Much of the hullaballoo over Hitchcock's Notorious was about the purported romance between government agent T.R. Devlin (Cary Grant) and reluctant, self-destructive alcoholic spy Alicia Huberman (Ingrid Bergman). Early in the film, they do a great deal of making out while exchanging breathy, romanticized, albeit playfully sarcastic, dialogue, which, in truth, was a bit racier and more romantic than typical Hitchcock. However, this supposed love story turns into a series of manipulative, passive-aggressive bids and unspoken bitterness once Alicia marries a Nazi (Claude Rains) that likes to frequently comment on the attractiveness of other men. Devlin vacillates between championing Huberman as an intelligent woman worthy of his affections and dismissing her as a drunken whore. Surely, this sly subversion and examination of the effects of espionage on the human psyche was Hitchcock's focus, having a history of playing with the movie star image of apple pie celebrities like Cary Grant and Jimmy Stewart in stories about antiheroes with morally ambiguous heroines. But what distinguishes the artistically lauded Notorious from other noire works from the master auteur was the political didactics injected by Zionist screenwriter Ben Hecht, wherein the implication that a German presence was still a concern even though the physical battles had ended.

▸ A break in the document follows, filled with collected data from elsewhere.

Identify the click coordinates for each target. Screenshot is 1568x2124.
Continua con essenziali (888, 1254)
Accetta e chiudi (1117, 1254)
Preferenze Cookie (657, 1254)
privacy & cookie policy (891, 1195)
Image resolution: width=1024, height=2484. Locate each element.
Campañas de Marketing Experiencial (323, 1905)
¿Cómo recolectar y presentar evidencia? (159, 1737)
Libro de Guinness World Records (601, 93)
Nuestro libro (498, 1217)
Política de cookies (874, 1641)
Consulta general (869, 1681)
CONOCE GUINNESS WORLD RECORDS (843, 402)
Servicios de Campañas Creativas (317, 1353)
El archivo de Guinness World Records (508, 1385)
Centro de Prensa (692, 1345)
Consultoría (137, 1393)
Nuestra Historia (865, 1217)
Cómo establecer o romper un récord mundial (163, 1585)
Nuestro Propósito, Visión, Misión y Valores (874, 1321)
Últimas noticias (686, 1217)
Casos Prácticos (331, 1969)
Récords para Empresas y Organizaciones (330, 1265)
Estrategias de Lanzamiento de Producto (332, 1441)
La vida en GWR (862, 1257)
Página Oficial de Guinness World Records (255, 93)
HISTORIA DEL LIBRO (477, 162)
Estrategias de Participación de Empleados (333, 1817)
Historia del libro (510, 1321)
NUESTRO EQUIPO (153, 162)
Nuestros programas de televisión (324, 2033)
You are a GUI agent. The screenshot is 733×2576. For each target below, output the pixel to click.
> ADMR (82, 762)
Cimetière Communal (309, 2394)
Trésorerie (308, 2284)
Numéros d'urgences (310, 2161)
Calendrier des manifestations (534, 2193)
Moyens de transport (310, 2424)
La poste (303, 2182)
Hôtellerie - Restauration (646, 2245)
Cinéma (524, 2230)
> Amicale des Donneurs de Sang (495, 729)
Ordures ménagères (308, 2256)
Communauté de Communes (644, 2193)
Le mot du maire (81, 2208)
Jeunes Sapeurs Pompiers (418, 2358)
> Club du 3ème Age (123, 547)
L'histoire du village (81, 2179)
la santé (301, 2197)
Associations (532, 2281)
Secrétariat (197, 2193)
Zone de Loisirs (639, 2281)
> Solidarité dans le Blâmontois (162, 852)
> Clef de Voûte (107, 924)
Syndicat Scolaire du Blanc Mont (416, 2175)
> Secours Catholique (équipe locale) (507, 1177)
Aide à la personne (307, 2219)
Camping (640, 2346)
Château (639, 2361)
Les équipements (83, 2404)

It gives the slowly building tension of the film and discomforting presence of suspect secondary characters, such as Leopoldine Konstantin, as a sinister Nazi matriarch, added dramatic context, especially considering that this was released in 1946. Included with the Blu-Ray are some "Making of" ersatz academic supplements that discuss this context, along with the decision of Producer David O. Selznick to sell the film mid-production to RKO Pictures when Duel in the Sun went way over budget. There are also two commentary tracks from film professors that genuinely sound like tedious first-year film lectures, only the latter track from Drew Casper has a hint of tenured schizophrenia. There are also some radio spots, Hitchcock interviews, an isolated music and effects track, and a restoration comparison so that we can appreciate the final product in our hands.